In these times of tremendous economic uncertainty and volatility, today’s new and relevant skills are tomorrow’s archaic and irrelevant competencies. For example, data crunching was once a goal of competent analysts, but has been largely outsourced to Watson. Robots are also rapidly replacing humans in manufacturing. If businesses want the skills they teach to be relevant, adaptable, transferable and quickly executed, they must train employees on the mindset “basics” that will help them remain agile and competitive.
Skills and competencies must lead to actions, and for actions to be efficient, they must be grounded in an optimal mindset. As a start, use the brain-based PACE model below to help structure conversations with hired talent who are learning new skills. This will help your business run more seamlessly and efficiently.
People with a sense of possibility will find alternative ways of doing things. For instance, they will find ways to ship materials after the mail has already been collected, or they will plan ahead to satisfy disgruntled customers when the solution is not obvious.

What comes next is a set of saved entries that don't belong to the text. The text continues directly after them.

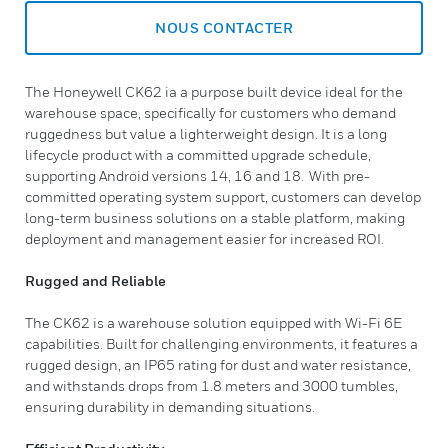
NOUS CONTACTER
The Honeywell CK62 ia a purpose built device ideal for the
warehouse space, specifically for customers who demand
ruggedness but value a lighterweight design. It is a long
lifecycle product with a committed upgrade schedule,
supporting Android versions 14, 16 and 18. With pre-
committed operating system support, customers can develop
long-term business solutions on a stable platform, making
deployment and management easier for increased ROI.
Rugged and Reliable
The CK62 is a warehouse solution equipped with Wi-Fi 6E
capabilities. Built for challenging environments, it features a
rugged design, an IP65 rating for dust and water resistance,
and withstands drops from 1.8 meters and 3000 tumbles,
ensuring durability in demanding situations.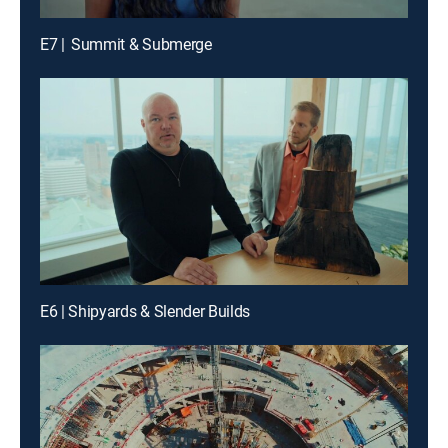
E7 | Summit & Submerge
E6 | Shipyards & Slender Builds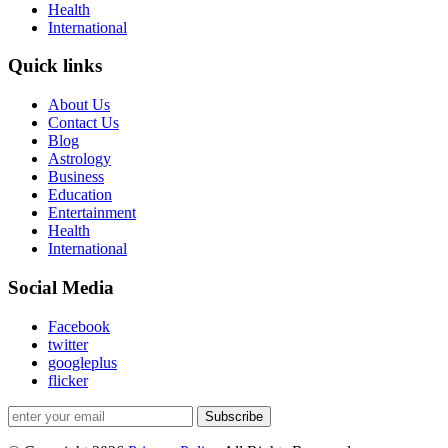
Health
International
Quick links
About Us
Contact Us
Blog
Astrology
Business
Education
Entertainment
Health
International
Social Media
Facebook
twitter
googleplus
flicker
Subscribe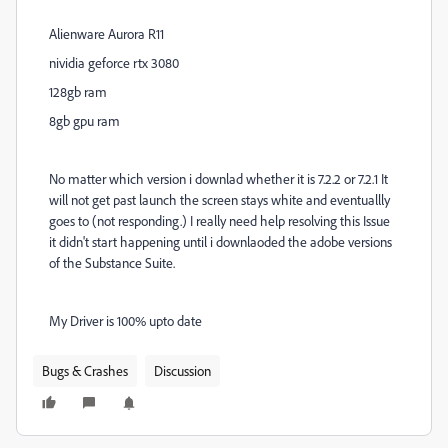
Alienware Aurora R11
nividia geforce rtx 3080
128gb ram
8gb gpu ram
No matter which version i downlad whether it is 7.2.2 or 7.2.1 It
will not get past launch the screen stays white and eventuallly
goes to (not responding.) I really need help resolving this Issue
it didn't start happening until i downlaoded the adobe versions
of the Substance Suite.
My Driver is 100% upto date
Bugs & Crashes
Discussion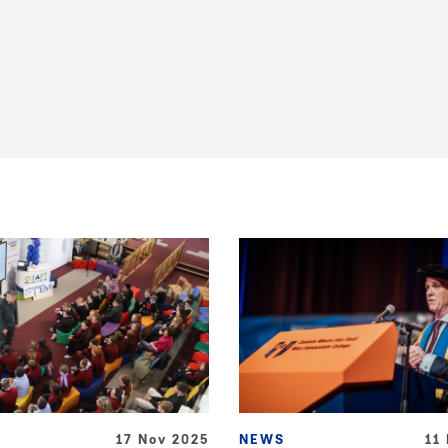
17 Nov 2025
NEWS
11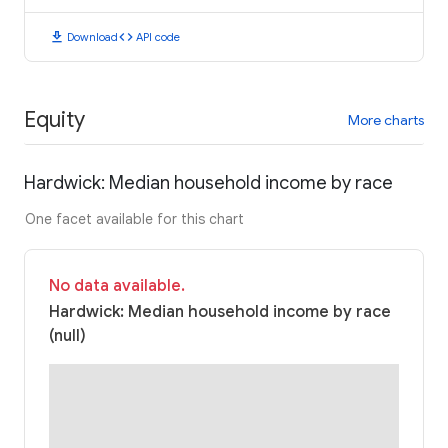
download
code
Download
API code
Equity
More charts
Hardwick: Median household income by race
One facet available for this chart
No data available.
Hardwick: Median household income by race
(null)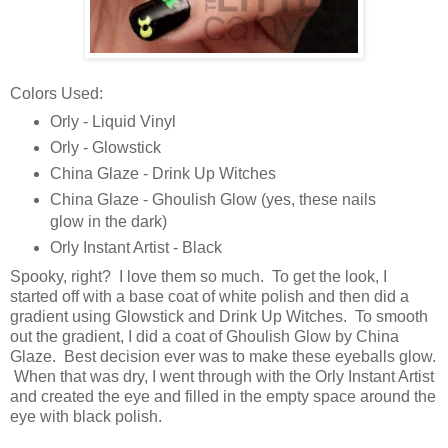
Colors Used:
Orly - Liquid Vinyl
Orly - Glowstick
China Glaze - Drink Up Witches
China Glaze - Ghoulish Glow (yes, these nails
glow in the dark)
Orly Instant Artist - Black
Spooky, right? I love them so much. To get the look, I
started off with a base coat of white polish and then did a
gradient using Glowstick and Drink Up Witches. To smooth
out the gradient, I did a coat of Ghoulish Glow by China
Glaze. Best decision ever was to make these eyeballs glow.
When that was dry, I went through with the Orly Instant Artist
and created the eye and filled in the empty space around the
eye with black polish.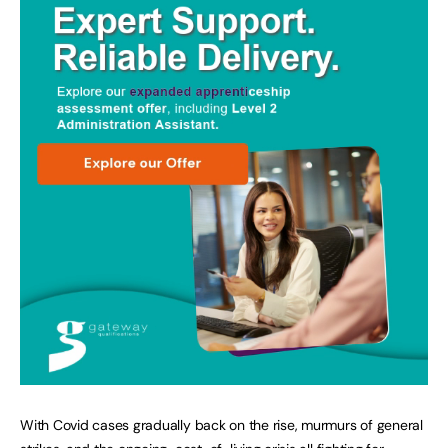
With Covid cases gradually back on the rise, murmurs of general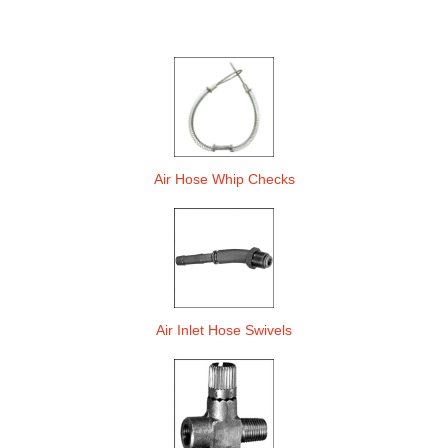
Air Hose Whip Checks
Air Inlet Hose Swivels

Amplifying positive emotions improves performance at work. Believing in positive outcomes activates the reward pathways and increases dopamine. Even when there is no evidence that an approach will work, this “belief” also relaxes the brain when opioids are released. Research shows that people with a growth mindset (the belief that they can change negative situations) have greater wellbeing and success. We use a questionnaire called the possibility index to address what is blocking a sense of possibility and the motivation to act.
When people feel authentic, they have greater self-control. This allows them to manage their time more effectively. Feeling connected to a “true” self helps people feel more motivated. Their work becomes more meaningful, they often feel less depressed and their work abilities increase. To address authenticity, consider how people can dress, spend their free time and express themselves safely at meetings. All of these factors can enhance or slow down execution.

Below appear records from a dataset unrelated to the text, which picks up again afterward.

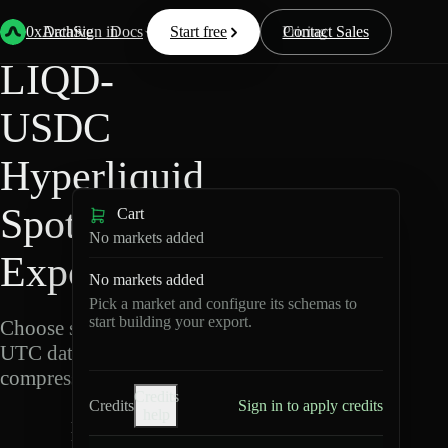
Back
Data
/
Hyperliquid
/
LIQD-USDC
0xArchive
Data
Sign in
Docs
Start free
Resources
Pricing
Contact Sales
LIQD-
USDC
Hyperliquid
Spot Data
Cart
No markets added
Export
No markets added
Pick a market and configure its schemas to
start building your export.
Choose schemas and
UTC dates, then export
compressed Parquet.
Credits
Credits
Sign in to apply credits
help
L
I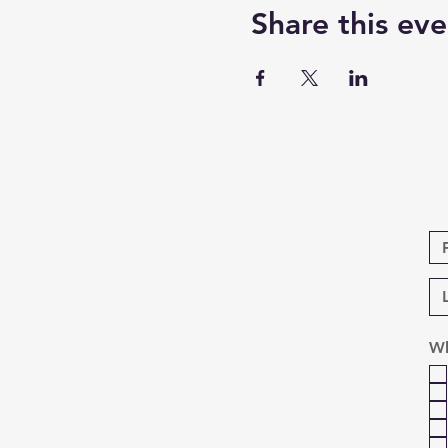
Share this eve
Wh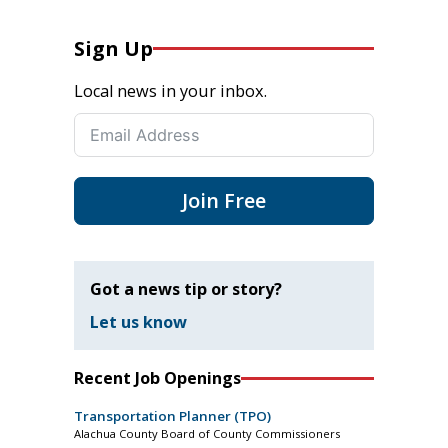
Sign Up
Local news in your inbox.
Join Free
Got a news tip or story?
Let us know
Recent Job Openings
Transportation Planner (TPO)
Alachua County Board of County Commissioners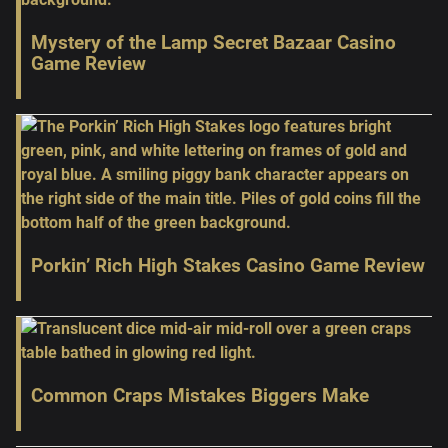
Mystery of the Lamp Secret Bazaar Casino
Game Review
Porkin’ Rich High Stakes Casino Game Review
Common Craps Mistakes Biggers Make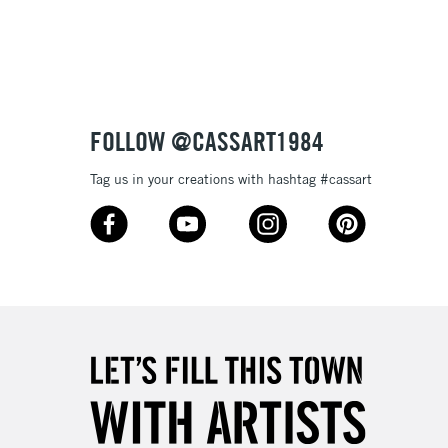
3-5 Working Days
£8.95
SLANDS
Up to £50
£4.95
Over £50
FOLLOW @CASSART1984
Tag us in your creations with hashtag #cassart
5-8 Working Days
£8.95
RELAND
Up to €95
2-3 Working Days
FREE over £30
LECT
Mon - Fri
Unavailable for
10am-6pm
orders under £30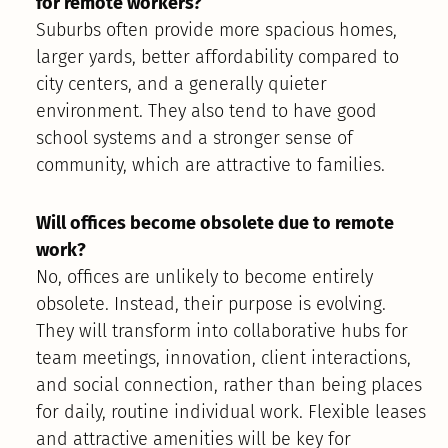
for remote workers?
Suburbs often provide more spacious homes,
larger yards, better affordability compared to
city centers, and a generally quieter
environment. They also tend to have good
school systems and a stronger sense of
community, which are attractive to families.
Will offices become obsolete due to remote
work?
No, offices are unlikely to become entirely
obsolete. Instead, their purpose is evolving.
They will transform into collaborative hubs for
team meetings, innovation, client interactions,
and social connection, rather than being places
for daily, routine individual work. Flexible leases
and attractive amenities will be key for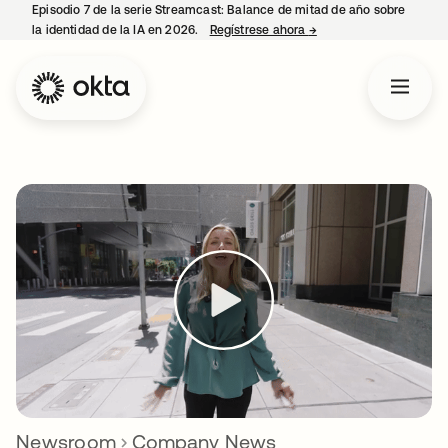
Episodio 7 de la serie Streamcast: Balance de mitad de año sobre
la identidad de la IA en 2026.
Regístrese ahora
→
se abre en una pestañ
Newsroom
Company News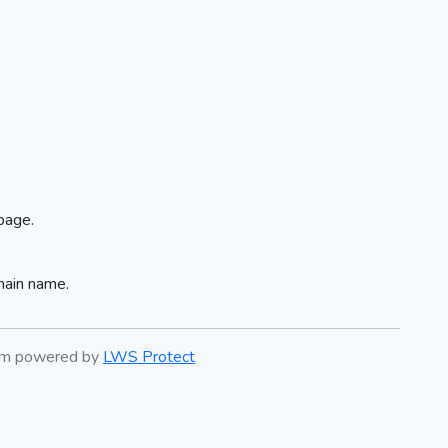
page.
main name.
tem powered by
LWS Protect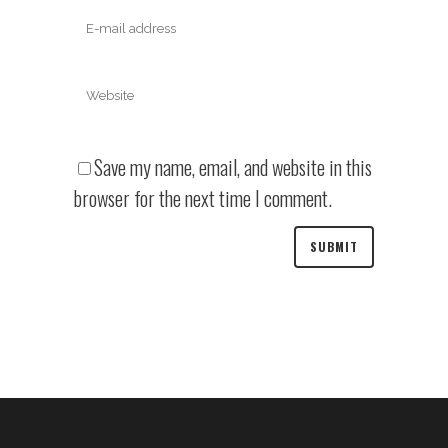
Save my name, email, and website in this
browser for the next time I comment.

Leaders aren’t chosen because of their individual ideas, but because they synchronize their brains with others. Collaborative people can enhance the positive culture throughout the organization. Collaborative goal setting may also enhance buy-in when people feel that they can participate in their own futures. In this way, accountability is shared and not imposed. Also, collaboration helps self-connection by understanding oneself in the context of an organization’s mission.
There are two types of pleasures that can be motivating. Hedonia, or “H-rewards” refers to external pleasures such as money or gifts. Eudaimonia or “E-rewards” refers to internal and less obvious motivators such as having a sense of purpose about the work. E-rewards help employees feel connected to their work, and in activating their brains differently than H-rewards, also protect them from depression. It allows employees to connect their work to a bigger purpose so that they feel optimally motivated to exercise the skills they have learned.

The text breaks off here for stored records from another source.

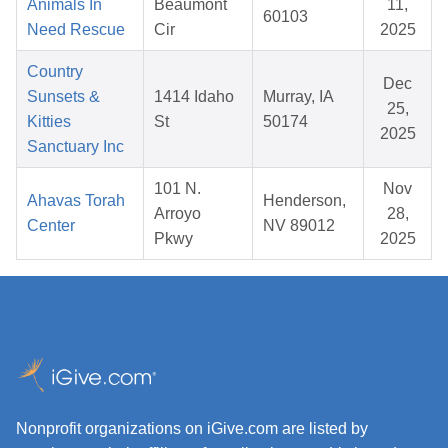
Animals In
Beaumont
11,
60103
Need Rescue
Cir
2025
Country
Dec
Sunsets &
1414 Idaho
Murray, IA
25,
Kitties
St
50174
2025
Sanctuary Inc
101 N.
Nov
Ahavas Torah
Henderson,
Arroyo
28,
Center
NV 89012
Pkwy
2025
Nonprofit organizations on iGive.com are listed by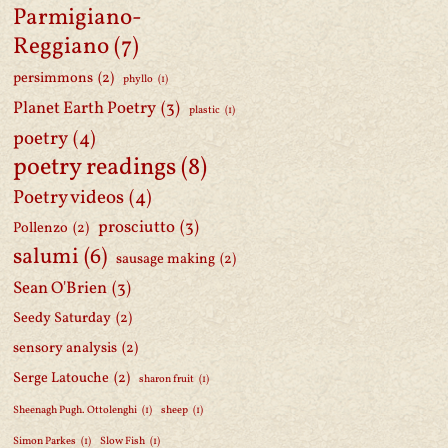
Parmigiano-
Reggiano
(7)
persimmons
(2)
phyllo
(1)
Planet Earth Poetry
(3)
plastic
(1)
poetry
(4)
poetry readings
(8)
Poetry videos
(4)
prosciutto
(3)
Pollenzo
(2)
salumi
(6)
sausage making
(2)
Sean O'Brien
(3)
Seedy Saturday
(2)
sensory analysis
(2)
Serge Latouche
(2)
sharon fruit
(1)
Sheenagh Pugh. Ottolenghi
(1)
sheep
(1)
Simon Parkes
(1)
Slow Fish
(1)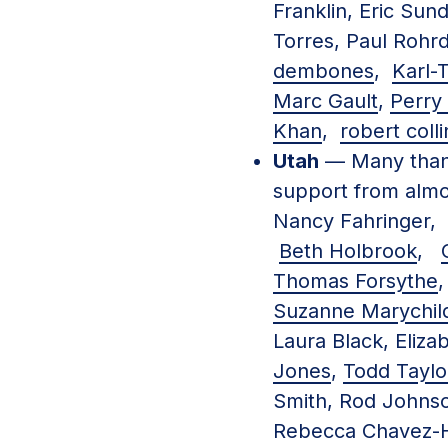
Franklin, Eric Sun
Torres, Paul Rohr
dembones
,
Karl
Marc Gault
,
Perry 
Khan
,
robert colli
Utah
— Many than
support from almo
Nancy Fahringe
Beth Holbrook
,
Thomas Forsythe
Suzanne Marychil
Laura Black, Eliz
Jones
,
Todd Taylo
Smith, Rod Johnso
Rebecca Chavez-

Each of these factors activates the brain to enhance agility and efficiency. When trying to mind the gap in performance, shift the focus of the conversation with these brain-based questions: Do you believe that your life is on a path for continuous improvement? Can you be yourself at work? Do you understand your key role relative to others? Can you connect your work to a greater meaning and purpose in life? With PACE, any skill has the chance to be inspired, which is your first step toward enhanced strategic speed.